In all three studies, inhaled albuterol/salbutamol (108/100 µg/puff) was permitted as relief medication as long as it was discontinued 6 hours prior to study visits. Additional permitted medications included inhaled corticosteroids, oral or parenteral corticosteroids (≤10 mg/day of prednisone or 20 mg every other day), oral sustained-release theophyllines and oxygen therapy (<15 hours/day), provided that treatment was stable for ≥4 weeks before screening. Other long-acting bronchodilators and anticholinergic drugs were washed out prior to screening and were not allowed during the treatment periods.

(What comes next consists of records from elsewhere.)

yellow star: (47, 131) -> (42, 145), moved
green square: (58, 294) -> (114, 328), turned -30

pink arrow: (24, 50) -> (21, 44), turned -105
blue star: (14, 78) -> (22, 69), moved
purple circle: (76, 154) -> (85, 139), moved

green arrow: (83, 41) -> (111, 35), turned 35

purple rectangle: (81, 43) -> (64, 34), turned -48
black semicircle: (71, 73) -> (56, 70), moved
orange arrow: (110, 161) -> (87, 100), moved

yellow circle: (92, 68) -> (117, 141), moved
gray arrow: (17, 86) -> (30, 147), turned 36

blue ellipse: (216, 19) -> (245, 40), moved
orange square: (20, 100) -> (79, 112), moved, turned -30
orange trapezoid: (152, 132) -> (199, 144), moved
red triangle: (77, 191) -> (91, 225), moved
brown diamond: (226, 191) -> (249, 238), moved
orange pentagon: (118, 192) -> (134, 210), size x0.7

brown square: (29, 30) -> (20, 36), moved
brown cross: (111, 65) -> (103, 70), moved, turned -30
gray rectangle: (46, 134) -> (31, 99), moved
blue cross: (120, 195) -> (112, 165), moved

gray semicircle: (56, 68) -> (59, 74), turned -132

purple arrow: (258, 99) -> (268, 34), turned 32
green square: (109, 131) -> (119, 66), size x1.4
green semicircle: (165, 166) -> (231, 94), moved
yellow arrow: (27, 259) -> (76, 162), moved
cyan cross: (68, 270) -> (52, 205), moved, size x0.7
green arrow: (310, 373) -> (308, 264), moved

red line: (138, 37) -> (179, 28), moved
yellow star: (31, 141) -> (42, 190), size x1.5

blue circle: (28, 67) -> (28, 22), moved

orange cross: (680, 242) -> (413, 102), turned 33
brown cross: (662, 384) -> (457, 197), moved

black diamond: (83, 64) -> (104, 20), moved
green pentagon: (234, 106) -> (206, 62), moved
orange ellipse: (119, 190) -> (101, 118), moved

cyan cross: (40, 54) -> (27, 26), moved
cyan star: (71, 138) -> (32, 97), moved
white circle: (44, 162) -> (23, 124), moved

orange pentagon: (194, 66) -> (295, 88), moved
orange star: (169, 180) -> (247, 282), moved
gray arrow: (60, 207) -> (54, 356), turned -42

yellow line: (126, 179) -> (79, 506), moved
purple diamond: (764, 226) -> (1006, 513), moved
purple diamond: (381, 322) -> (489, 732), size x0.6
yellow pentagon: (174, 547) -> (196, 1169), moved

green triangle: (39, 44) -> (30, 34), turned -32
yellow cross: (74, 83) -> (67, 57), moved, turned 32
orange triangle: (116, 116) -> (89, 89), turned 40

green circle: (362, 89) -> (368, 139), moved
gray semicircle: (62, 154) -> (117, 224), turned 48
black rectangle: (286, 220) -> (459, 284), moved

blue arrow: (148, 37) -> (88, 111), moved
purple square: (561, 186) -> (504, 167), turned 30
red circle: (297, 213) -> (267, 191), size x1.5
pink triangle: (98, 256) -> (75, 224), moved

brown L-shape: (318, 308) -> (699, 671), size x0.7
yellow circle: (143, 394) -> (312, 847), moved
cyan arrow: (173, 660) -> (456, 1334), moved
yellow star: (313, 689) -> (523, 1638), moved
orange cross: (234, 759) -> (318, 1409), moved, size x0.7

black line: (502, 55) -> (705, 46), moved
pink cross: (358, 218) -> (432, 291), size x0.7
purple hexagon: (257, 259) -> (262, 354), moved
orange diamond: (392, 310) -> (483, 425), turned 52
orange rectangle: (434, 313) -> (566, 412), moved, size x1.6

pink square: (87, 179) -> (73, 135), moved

All studies were conducted in accordance with the Declaration of Helsinki, International Conference on Harmonisation/Good Clinical Practice Guidelines and local regulations. The protocols were approved by institutional review boards/independent ethics committees at each site, and all patients gave written informed consent.
Detailed inclusion/exclusion criteria for the three studies have been reported previously.17–19 Briefly, each study enrolled male and female patients (≥40 years old) with a diagnosis of stable COPD and moderate-to-severe airflow obstruction (postbronchodilator forced expiratory volume in 1 s (FEV1) ≥30% and <80% of the predicted value and FEV1/forced vital capacity ratio <70%)1 who were current or former smokers with a smoking history of ≥10 pack-years. The presence of cough or sputum symptoms at baseline was not a specific inclusion criterion in any of the studies.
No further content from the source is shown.